Wednesday, September 15, 2010
Click here to see a Maltin Minute in praise of...take a guess. Leonard Maltin, film critic and historian, actually included clips of yours truly in this very nice review of the movie. Strange to see myself wandering around the set with Alan Arkin and Andy Garcia--something of a time capsule back a couple of years (I'd not previously seen this behind the scenes footage).
I feel like Leonard Maltin has been part of my cinematic life forever. Recently I've appeared at his USC class and occasionally we run into each other at the odd old movie event in Los Angeles. But his presence in my life literally goes back to the dawn of my interest in movies. When I was quite young (nine, ten?) and started getting heavily into the history of old movies, I got a subscription to Film Fan Monthly, a lovely little magazine that Maltin put out every month (or so) focusing largely on forgotten movie actors of the past, including their filmographies and rare stills. Maltin himself wasn't much older than I was at the time--I think he was a teenager (and quite an enterprising one) when he started the magazine. Soon he was compiling the articles into neat little paperback books that I collected with titles like "The Real Stars", "Movie Comedy Teams", Soon he was onto his Movies on TV series, but not before publishing one of the best and most read film reference books of all times. I speak of "The Great Movie Shorts", a thorough history of the short films put out by studios in the twenties, thirties and forties. Again, invaluable filmographies were included and I learned much about a number of film series that were (and continue to be) frustratingly unavailable. Andy Clyde anyone? Gil Lamb? The Edgar Kennedy RKO shortts? Leon Errol? These were names familiar at the time to most moviegoers but whose short films are all but invisible now. Maltin wrote with earnest passion about this sub-genre of movie history and to this day I'm delighted when I stumble on an old short that I'd read about in his book but never had the chance to see.
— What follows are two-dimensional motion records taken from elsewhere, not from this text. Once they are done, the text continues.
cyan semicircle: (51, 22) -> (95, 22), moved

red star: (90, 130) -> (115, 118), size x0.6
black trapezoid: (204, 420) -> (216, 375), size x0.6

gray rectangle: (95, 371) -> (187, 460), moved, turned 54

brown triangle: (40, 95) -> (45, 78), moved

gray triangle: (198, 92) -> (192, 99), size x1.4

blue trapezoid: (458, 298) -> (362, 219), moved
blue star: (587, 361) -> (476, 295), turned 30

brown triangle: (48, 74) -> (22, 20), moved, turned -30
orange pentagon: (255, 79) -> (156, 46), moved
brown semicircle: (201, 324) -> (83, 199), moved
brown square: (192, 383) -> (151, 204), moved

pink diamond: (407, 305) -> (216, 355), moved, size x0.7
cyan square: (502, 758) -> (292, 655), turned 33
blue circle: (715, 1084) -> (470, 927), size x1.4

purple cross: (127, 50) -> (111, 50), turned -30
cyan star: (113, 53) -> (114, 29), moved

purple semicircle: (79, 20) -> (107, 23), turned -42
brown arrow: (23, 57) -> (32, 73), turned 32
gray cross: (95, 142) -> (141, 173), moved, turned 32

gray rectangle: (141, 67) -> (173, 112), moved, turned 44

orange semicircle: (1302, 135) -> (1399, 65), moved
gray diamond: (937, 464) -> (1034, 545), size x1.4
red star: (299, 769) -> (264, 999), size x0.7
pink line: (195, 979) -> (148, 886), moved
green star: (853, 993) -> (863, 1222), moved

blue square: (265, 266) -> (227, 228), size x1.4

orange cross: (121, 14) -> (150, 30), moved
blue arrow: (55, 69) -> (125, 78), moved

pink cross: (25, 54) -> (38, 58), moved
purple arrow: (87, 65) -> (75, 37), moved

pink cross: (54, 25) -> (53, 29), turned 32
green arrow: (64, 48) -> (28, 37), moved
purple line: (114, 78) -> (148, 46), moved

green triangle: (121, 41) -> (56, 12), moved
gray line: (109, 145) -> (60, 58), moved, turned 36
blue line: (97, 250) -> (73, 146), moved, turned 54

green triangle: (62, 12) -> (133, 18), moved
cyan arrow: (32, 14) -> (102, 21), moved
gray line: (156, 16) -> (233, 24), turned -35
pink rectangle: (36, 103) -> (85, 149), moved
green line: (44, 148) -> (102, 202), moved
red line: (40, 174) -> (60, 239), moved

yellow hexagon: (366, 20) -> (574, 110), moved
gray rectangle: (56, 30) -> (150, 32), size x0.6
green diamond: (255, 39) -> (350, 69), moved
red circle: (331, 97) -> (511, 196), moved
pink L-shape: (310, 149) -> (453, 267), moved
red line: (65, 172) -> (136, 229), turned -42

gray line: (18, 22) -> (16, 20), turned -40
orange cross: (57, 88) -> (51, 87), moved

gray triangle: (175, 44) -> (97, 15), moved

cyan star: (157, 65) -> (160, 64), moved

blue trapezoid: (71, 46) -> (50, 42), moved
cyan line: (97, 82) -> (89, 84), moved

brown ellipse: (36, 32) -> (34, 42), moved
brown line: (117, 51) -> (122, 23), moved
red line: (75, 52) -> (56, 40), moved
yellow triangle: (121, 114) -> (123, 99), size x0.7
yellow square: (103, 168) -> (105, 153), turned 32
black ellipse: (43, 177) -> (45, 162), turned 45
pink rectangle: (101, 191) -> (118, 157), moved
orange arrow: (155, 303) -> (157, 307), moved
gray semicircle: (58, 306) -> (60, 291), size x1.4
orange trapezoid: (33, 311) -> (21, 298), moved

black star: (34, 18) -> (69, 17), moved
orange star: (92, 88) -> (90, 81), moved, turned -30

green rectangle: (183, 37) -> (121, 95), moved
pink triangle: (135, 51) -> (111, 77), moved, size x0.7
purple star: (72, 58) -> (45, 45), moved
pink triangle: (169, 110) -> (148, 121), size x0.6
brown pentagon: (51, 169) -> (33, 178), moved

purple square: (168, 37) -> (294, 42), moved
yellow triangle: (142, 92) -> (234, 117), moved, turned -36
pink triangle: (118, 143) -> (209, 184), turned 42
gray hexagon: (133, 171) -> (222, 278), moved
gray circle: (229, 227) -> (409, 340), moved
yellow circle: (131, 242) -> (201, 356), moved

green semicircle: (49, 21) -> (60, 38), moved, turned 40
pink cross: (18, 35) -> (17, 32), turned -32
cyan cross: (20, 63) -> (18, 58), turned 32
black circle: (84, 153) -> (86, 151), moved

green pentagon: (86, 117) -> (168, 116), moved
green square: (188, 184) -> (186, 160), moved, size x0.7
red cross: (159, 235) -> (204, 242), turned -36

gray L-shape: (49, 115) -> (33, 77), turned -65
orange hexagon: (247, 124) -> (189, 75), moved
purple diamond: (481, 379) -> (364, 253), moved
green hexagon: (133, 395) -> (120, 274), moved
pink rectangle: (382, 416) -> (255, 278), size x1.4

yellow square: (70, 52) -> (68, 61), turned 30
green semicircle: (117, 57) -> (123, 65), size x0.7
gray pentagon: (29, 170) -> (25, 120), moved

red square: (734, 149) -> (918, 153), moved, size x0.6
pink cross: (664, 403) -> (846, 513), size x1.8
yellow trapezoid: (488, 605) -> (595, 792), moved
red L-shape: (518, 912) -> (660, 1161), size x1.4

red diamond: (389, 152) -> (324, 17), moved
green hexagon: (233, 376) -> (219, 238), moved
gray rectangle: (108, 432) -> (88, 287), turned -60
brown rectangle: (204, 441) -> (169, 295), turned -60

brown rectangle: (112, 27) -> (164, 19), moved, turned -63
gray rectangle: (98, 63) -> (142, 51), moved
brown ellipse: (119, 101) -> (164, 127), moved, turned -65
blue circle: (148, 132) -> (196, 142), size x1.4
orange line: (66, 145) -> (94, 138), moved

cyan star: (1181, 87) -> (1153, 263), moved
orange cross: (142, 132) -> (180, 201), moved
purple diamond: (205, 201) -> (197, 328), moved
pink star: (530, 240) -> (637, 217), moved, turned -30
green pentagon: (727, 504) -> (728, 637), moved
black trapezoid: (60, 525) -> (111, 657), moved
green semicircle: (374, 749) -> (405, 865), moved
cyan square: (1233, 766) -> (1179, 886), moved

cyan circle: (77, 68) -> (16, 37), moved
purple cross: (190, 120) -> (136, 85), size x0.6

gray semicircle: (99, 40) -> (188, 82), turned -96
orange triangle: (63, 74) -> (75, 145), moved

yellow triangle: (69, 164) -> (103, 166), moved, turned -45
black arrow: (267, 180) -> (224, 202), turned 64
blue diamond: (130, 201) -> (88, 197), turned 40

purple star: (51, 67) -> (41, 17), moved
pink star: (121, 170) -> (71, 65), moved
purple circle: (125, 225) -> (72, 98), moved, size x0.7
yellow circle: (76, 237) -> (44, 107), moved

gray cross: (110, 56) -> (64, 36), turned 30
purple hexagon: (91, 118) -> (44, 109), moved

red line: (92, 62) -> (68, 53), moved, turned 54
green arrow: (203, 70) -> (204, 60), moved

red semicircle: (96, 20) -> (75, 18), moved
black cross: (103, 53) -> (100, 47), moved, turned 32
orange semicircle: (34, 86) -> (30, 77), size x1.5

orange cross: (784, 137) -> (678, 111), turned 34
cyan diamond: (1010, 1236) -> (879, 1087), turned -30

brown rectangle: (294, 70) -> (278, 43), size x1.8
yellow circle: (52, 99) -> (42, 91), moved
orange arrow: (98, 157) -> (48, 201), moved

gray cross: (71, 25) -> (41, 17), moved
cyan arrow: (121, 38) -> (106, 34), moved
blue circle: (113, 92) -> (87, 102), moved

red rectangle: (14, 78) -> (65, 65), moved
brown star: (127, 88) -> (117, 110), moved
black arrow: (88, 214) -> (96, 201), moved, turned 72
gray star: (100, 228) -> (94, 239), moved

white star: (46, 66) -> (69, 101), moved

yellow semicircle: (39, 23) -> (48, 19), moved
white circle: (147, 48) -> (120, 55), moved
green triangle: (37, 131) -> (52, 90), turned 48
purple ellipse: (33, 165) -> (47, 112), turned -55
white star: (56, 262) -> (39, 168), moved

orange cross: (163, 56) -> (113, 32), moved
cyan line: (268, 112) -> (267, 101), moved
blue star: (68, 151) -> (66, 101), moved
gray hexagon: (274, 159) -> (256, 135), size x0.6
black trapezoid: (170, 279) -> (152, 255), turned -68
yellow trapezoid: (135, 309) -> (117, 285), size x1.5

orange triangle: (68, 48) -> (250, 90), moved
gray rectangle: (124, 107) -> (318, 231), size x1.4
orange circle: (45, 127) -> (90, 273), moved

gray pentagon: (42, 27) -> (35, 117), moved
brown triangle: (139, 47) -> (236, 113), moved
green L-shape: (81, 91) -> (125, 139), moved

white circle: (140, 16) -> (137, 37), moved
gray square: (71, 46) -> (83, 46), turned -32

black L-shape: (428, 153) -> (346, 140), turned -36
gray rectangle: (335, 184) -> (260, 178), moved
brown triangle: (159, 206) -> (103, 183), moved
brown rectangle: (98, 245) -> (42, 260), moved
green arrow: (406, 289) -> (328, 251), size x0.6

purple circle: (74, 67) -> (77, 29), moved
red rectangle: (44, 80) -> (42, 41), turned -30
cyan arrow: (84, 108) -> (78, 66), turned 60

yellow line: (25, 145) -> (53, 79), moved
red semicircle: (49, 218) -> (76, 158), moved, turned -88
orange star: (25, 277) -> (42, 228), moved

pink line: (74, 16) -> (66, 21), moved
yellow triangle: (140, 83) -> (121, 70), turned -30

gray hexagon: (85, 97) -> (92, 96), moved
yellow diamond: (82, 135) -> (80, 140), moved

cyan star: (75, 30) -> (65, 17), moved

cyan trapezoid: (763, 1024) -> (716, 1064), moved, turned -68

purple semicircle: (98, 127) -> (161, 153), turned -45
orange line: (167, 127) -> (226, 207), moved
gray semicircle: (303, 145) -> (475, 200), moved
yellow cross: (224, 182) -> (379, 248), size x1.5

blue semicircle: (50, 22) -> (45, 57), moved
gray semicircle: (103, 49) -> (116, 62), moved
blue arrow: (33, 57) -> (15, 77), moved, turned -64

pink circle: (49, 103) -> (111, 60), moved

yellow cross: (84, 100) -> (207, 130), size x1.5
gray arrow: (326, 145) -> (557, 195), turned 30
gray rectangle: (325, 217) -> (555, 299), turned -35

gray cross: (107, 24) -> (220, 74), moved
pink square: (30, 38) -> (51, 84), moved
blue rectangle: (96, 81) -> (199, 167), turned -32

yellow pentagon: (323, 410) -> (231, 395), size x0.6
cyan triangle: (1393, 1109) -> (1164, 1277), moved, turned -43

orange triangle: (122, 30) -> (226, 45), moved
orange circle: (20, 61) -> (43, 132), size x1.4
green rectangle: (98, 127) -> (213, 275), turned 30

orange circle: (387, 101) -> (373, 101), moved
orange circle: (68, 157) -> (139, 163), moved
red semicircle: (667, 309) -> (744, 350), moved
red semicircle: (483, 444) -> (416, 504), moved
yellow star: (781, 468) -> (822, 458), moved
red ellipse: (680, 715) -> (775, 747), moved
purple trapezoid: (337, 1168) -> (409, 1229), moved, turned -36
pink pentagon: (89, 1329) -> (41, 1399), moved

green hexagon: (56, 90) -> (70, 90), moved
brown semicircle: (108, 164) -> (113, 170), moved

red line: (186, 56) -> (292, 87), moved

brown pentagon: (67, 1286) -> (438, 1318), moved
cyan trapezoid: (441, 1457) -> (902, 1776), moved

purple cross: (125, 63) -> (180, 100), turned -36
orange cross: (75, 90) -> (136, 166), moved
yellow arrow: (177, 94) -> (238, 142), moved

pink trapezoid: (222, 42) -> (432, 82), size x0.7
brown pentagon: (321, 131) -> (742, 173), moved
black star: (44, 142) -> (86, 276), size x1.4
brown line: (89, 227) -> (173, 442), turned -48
Thanks Leonard. And here's one of those forgotten shorts that with a thousand channels to choose from, nobody airs on TV. But then there's youtube--thank God. Ladies and Gentleman, Leon "Rubberlegs" Errol in "Gem Jams".
Posted by Raymond De Felitta at 11:31 AM
Friday, September 10, 2010
Behold your neighborhood 7-11. Pause in front of this shrine to grease, low-cost hot dogs, crappy bathroom products, poisonous soda's in so-called "big gulp" cups (the better to hasten the poisoning process, my dear), the odd assortment of discount candies and gums, case after case of beers, burritos, motor oils and barbeque supplies (self-lite, natch). And now inhale deeply and recall the fragrant moments of your suburban youth, which without a doubt frequently involved stops at this "convenience" store as well as nighttime parking lot hangouts.
Ask yourself: how many times did you go to the 7-11 stoned and hungry? If you can't remember it's because you were stoned and hungry.
And now behold this DVD pile-up in a Red Box outside of a 7-11 in the Bronx, New York.
For me, the circle of life has been completed. From "7-11's Got Slurpy Rock Cups" (TV ad circa 1977), through "Oh Thank Heaven for 7-11" (as nauseatingly intoned by Vin Scully during coverage of best forgotten LA Dodgers Games to the final insult/compliment (take your pick): all those years of work and now, my film is a product sold at the local 7-11. I am honored/horrified. Thank you/drop dead.
Want more? No? Well who really EVER WANTS MORE OF ANYTHING AT 7-11? Nonetheless:
Oh thank heaven...for 7-11...(photos courtesy of J. Warren, Bronx NY).